Gymnastics Games & Warm-Ups: 30+ Ideas Coaches Actually Use
Every gymnastics coach knows the moment. The planned warm-up dies in three minutes, the four-year-olds have rolled off the mat, and the eight-year-olds are asking what's next. You need a Plan B before Saturday.
This guide is that Plan B — a coach-credible library of gymnastics games, fun gymnastics games for parties and birthdays, and gymnastics warm up exercises you can pull from this week. Every game is tagged with age, equipment, and the skills it actually develops, so you can scan for what fits your class and run it from your phone if you have to.
How to use this guide
Games are grouped by purpose (warm-up, full-class, apparatus, cool-down) and by age band. Each lists age, equipment, skills developed, and a two-line rules summary. The 10-minute warm-up structure further down stitches them into a repeatable opening sequence — a default block of your weekly gymnastics lesson plan.
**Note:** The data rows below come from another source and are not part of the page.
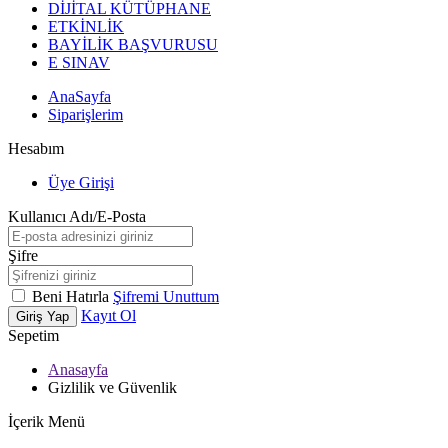
DİJİTAL KÜTÜPHANE
ETKİNLİK
BAYİLİK BAŞVURUSU
E SINAV
AnaSayfa
Siparişlerim
Hesabım
Üye Girişi
Kullanıcı Adı/E-Posta
Şifre
Beni Hatırla
Şifremi Unuttum
Kayıt Ol
Giriş Yap
Sepetim
Anasayfa
Gizlilik ve Güvenlik
İçerik Menü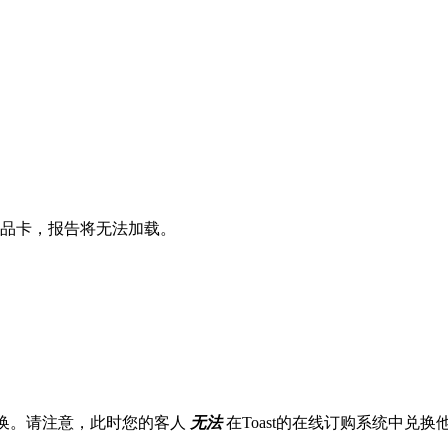
品卡，报告将无法加载。
兑换。请注意，此时您的客人
无法
在Toast的在线订购系统中兑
What makes a good gymnastics warm-up?
A solid gymnastics warm-up does three things — and only three. It raises the heart rate, dynamically mobilises the joints the gymnast will load that day, and primes the specific shapes and skills the lesson is built around. Anything else is filler.
- Pulse-raiser — 2–3 minutes of light running, skipping, or a chase game.
- Dynamic mobility — 3–4 minutes of moving stretches through shoulders, hips, ankles, and spine. Static stretching before tumbling is contraindicated for under-12s, per NSCA youth-training guidance.
- Skill prep — 3–5 minutes of gymnastics shapes (tucks, pikes, straddles, dish, arch) plus drills specific to today's lesson.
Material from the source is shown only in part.